Firoz Alizada, Campaign Manager, International Campaign to Ban Landmines
During my visit to Dushanbe, Tajikistan in April 2013, I met with several mine action operators including NGOs, the government and the UN. I learned that much of the land that used to be contaminated by landmines and explosive remnants of war, including cluster munition, remnants has been released, and as of January 2013 only around 7.5km2 of land remained contaminated with landmines. It is believed that if the demining operations were maintained with the current capacity, Tajikistan would be free of landmines around 2016-17, if not sooner.

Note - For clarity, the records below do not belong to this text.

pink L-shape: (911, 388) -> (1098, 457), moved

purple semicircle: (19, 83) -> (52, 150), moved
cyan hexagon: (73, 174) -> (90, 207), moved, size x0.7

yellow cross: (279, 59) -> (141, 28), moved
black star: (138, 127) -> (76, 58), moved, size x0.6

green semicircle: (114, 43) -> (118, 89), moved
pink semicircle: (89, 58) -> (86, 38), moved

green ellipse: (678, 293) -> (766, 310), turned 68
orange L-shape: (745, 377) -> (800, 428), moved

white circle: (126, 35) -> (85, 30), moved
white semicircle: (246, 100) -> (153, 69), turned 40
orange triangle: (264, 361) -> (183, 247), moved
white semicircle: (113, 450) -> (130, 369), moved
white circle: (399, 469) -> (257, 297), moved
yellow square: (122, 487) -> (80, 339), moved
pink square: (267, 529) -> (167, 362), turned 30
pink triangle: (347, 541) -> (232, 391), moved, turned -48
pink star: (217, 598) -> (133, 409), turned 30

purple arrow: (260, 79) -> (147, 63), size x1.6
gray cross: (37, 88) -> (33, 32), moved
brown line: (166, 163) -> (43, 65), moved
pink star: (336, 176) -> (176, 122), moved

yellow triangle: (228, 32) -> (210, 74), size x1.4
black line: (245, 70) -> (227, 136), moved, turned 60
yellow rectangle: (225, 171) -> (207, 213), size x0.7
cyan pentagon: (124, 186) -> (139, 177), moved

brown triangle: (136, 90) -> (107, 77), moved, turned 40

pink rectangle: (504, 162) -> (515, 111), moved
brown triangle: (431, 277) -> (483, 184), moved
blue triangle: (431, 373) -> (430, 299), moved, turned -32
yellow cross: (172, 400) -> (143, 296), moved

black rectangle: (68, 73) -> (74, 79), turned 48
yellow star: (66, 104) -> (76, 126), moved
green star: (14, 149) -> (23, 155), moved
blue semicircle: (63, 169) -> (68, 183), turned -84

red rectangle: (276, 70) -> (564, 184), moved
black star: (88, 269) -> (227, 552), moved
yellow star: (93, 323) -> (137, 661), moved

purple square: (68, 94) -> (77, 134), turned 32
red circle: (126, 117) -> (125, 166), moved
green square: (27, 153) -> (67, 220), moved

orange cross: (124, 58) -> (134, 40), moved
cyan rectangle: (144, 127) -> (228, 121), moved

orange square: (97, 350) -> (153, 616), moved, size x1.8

One of the concerns Tajikistan had about finishing by its new deadline of 1 April 2020 or earlier was the possibility of contamination on its border with Uzbekistan, but to date there is no evidence of landmine contamination on the Tajikistan side. Four districts on the border with Uzbekistan have been surveyed, and it was determined that only one out of 63 mine accidents had occurred on the Tajik side. This incident was most likely caused by a mine that had rolled down a mountain into Tajik territory – no additional landmines were found at the accident site itself. Indeed, there have been no landmine incidents during the past four years along the Tajik-Uzbek border.
When Tajikistan was granted an extension to its request for clearance in 2009 for a period of 10 years, there was less demining capacity than today. For example, after Tajikistan was granted the extension NPA started its operations with significant clearance capacity, advanced demining machines were acquired, and mine detection dog capacity was supplied. Given these additional resources, Tajikistan has the capacity to finish clearance before the new 2020 deadline, which it was encouraged to do by States Parties in the decision on its request.
In parallel to demining work, UNDP has been working to hand over the Tajikistan Mine Action Center (TMAC), which operates as a de facto UNDP project, to the government of Tajikistan. The government of Tajikistan has expressed interest in taking over TMAC but to date hasn’t taken concrete action in this regard.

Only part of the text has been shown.